Exercise brief:
The required output is all lines below that contain the word "Greenpeace".

[Dataset records]

● ● ● ● ●

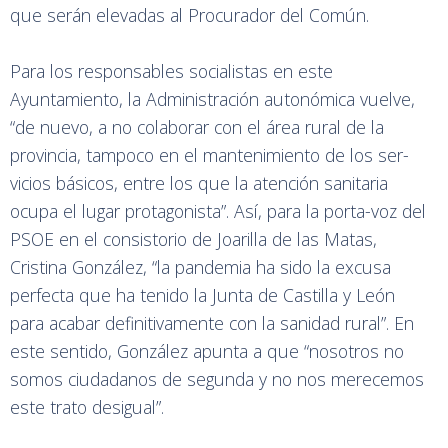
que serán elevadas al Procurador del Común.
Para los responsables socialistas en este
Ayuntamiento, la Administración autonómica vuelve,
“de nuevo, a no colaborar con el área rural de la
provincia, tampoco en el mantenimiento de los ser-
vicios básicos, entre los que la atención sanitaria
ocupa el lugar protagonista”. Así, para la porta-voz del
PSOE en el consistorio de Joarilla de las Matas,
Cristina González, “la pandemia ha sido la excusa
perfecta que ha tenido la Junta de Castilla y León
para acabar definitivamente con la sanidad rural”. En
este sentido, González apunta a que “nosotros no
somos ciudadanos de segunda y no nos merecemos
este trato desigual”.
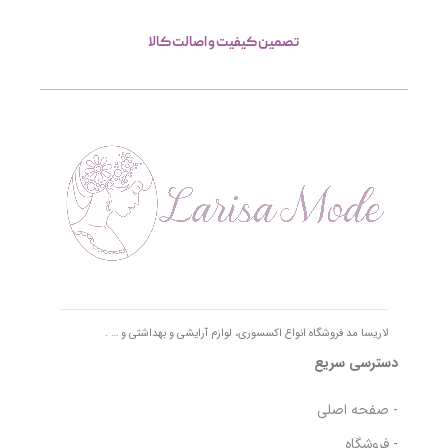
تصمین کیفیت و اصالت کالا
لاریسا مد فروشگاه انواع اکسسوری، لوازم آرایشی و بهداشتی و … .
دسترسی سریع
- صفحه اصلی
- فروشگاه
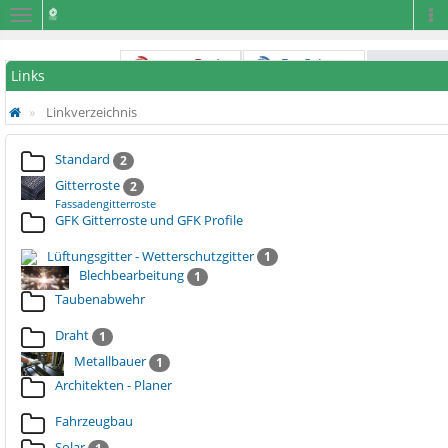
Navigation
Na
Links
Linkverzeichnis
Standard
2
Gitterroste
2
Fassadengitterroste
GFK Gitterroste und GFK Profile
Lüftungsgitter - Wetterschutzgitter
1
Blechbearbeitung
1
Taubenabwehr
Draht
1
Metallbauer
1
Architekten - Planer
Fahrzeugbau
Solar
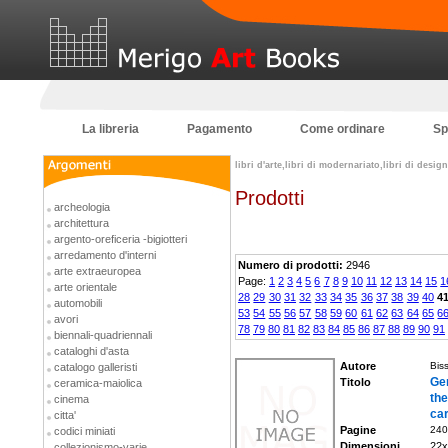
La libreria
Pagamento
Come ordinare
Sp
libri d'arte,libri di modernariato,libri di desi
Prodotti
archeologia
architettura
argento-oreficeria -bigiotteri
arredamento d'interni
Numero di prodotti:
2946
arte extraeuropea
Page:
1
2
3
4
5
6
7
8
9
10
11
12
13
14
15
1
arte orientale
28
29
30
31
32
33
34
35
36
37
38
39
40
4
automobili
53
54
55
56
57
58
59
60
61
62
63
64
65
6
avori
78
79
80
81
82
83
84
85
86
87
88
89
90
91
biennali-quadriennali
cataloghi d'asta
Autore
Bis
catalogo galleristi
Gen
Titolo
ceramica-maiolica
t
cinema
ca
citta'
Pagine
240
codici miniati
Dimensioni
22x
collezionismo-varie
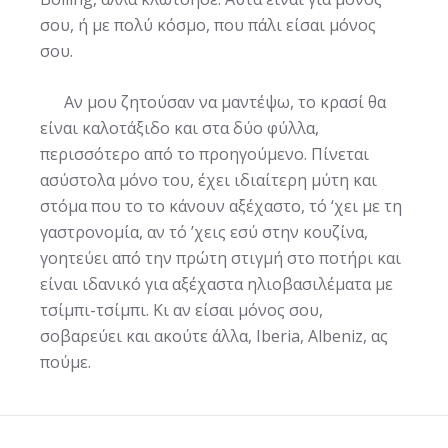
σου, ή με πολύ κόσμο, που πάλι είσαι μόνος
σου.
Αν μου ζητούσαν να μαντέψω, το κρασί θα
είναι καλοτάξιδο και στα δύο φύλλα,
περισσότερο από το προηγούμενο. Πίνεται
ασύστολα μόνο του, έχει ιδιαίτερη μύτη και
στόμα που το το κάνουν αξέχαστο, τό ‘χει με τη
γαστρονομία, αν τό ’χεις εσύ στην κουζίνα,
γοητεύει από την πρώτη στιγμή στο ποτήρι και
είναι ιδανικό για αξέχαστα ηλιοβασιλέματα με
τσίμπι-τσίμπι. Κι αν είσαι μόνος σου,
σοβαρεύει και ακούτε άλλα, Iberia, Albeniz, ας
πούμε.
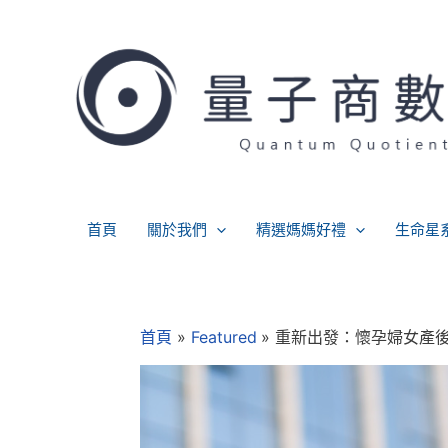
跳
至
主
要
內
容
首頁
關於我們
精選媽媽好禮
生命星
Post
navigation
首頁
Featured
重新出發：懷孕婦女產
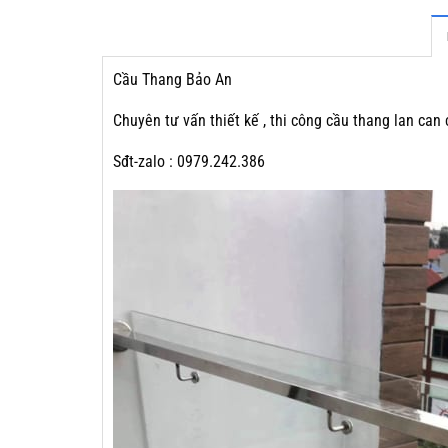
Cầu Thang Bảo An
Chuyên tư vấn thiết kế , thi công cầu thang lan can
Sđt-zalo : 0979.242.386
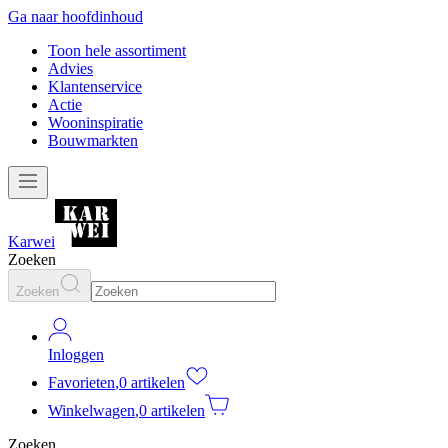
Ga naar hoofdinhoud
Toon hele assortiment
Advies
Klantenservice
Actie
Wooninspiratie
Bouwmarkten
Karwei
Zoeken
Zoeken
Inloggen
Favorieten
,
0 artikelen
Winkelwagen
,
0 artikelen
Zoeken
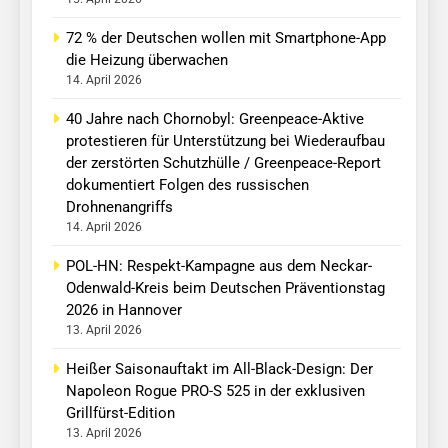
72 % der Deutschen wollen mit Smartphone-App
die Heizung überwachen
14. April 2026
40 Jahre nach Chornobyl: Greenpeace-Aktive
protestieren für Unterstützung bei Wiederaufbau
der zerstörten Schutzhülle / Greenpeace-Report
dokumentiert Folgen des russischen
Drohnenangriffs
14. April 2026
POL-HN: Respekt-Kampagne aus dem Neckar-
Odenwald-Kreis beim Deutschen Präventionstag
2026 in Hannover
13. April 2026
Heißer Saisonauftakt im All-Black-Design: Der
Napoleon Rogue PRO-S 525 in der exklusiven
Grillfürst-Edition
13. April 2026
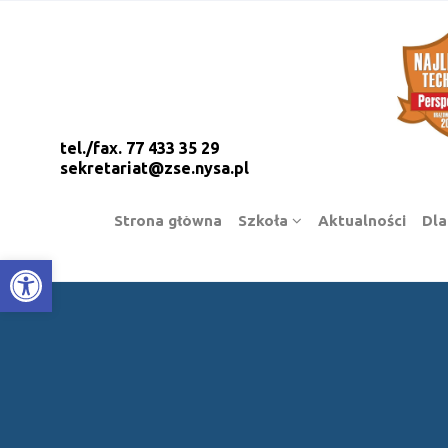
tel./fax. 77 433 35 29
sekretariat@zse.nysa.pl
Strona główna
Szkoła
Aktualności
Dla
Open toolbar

● ● ● ● ●

Response for this exercise:
40 Jahre nach Chornobyl: Greenpeace-Aktive
der zerstörten Schutzhülle / Greenpeace-Report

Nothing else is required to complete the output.